With reference to the following daily chart, over the past two weeks the HUI has
moved from resistance at 460 to support at 420 back to resistance at 460. The
chart already has a bullish tinge, but a solid break above 460 would enhance the
picture (from the perspective of those who are long).
As noted in recent
commentaries, the "1973 Model" suggests that the gold sector will be
relentlessly strong over the next few months, whereas the seasonal pattern
points to choppy action during July-August followed by a big rally during the
final four months of the year. If the HUI were to follow its seasonal pattern
then a short-term peak over the coming week or so would be followed by a 2-4
week pullback.

We have been using Royal Gold (RGLD) as a gold sector indicator for
years, although until two weeks ago we had never recommended buying it (in the
30th June Weekly Update we suggested buying the stock and/or the January-2009
$30 call options). RGLD has been mired in a consolidation for the past 2.5
years, but the recent price action indicates that an upside breakout may finally
be about to occur. Friday's rally might have pushed the stock slightly above its
downward-sloping trend-line and might therefore have constituted a breakout of
sorts, but the key resistance level is defined by the October-2007 and
January-2008 peaks at $35.23 and $35.26, respectively. A solid close above this
resistance would break the sequence of declining tops that dates back to January
of 2006, which would be a bullish omen for RGLD and for the overall sector.
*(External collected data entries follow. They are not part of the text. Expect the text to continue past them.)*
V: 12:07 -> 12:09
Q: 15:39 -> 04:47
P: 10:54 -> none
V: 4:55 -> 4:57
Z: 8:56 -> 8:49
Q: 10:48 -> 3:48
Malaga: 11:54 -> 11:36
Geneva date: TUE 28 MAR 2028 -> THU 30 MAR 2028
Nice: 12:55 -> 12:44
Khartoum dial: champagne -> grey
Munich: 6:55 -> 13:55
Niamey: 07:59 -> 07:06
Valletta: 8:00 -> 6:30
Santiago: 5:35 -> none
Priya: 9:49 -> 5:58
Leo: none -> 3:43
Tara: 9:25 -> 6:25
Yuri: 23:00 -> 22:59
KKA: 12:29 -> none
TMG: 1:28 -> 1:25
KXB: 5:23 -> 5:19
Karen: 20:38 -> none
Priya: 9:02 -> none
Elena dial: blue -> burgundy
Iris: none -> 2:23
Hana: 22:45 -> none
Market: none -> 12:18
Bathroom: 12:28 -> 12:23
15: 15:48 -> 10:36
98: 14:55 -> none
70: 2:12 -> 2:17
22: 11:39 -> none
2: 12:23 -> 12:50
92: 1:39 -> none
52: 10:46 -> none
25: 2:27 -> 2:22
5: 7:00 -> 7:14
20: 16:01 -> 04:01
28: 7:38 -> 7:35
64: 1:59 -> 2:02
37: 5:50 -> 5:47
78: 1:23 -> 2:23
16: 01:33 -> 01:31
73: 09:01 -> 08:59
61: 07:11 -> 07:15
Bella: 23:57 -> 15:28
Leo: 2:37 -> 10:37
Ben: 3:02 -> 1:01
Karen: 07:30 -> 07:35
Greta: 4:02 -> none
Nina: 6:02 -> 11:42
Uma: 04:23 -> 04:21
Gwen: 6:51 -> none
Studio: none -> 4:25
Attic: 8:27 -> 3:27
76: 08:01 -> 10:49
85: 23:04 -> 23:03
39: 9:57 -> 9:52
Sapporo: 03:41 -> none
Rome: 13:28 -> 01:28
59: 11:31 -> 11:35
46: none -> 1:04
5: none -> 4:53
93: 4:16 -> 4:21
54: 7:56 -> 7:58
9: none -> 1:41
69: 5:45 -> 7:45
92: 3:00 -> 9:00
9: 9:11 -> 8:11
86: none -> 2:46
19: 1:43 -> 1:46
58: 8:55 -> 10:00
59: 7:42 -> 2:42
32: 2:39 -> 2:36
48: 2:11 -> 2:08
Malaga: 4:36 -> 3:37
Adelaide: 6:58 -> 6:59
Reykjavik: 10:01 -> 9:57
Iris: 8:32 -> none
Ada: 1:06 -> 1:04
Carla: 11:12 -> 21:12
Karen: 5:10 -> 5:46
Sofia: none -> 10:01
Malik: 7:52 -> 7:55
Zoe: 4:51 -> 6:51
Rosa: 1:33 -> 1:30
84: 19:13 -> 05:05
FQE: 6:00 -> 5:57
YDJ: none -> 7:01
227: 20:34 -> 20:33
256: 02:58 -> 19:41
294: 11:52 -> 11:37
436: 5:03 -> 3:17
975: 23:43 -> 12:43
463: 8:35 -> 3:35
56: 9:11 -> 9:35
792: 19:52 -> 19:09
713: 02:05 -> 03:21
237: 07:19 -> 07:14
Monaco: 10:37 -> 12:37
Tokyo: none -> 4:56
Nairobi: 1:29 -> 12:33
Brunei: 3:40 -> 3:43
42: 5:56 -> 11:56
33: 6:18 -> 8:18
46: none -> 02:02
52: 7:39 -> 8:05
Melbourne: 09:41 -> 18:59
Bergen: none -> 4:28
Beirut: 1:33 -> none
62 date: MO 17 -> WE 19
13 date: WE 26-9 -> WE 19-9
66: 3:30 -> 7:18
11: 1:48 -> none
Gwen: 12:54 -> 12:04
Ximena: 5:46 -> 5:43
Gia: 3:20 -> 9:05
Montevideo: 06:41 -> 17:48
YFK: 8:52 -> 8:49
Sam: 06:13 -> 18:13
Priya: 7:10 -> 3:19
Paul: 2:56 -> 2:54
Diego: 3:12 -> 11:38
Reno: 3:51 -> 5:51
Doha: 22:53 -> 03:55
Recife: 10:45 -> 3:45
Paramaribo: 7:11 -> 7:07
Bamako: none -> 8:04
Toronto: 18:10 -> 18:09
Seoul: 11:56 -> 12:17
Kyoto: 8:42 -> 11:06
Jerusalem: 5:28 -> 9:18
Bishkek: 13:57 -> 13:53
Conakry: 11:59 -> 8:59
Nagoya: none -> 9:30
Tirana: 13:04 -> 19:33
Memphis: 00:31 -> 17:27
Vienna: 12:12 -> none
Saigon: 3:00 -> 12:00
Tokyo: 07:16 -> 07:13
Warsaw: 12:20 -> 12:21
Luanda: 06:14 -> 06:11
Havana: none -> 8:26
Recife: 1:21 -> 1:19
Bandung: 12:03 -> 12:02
Although it doesn't feel like it right now, buying gold (or silver)
in the ground, especially when the ground is in a politically secure region,
should ultimately prove to be a very good investment strategy. Buying gold in
the ground is a very effective way for a person to position him/herself for the
eventual huge REAL rise in the gold price because it is like buying a gold call
option with no expiry date. As things currently stand there are many legitimate
concerns about exploration-stage gold mining companies, but almost all of these
concerns will evaporate if there's a sufficiently large rise in the real gold
price (the gold price relative to the prices of other commodities). For example,
there will always be people willing to finance the construction of a new gold
mine if the mine's projected return is high enough.
Additionally, we can
envisage the situation arising whereby purchasing in-ground gold becomes the
most politically acceptable way for well-heeled investors to prevent themselves
from getting trapped in the inflation quagmire. A multi-billionaire may not be
able to defend his/her wealth via the purchase of gold bullion without incurring
the wrath of government, but it's currently possible to buy millions of ounces
of in-ground gold cheaply and inconspicuously.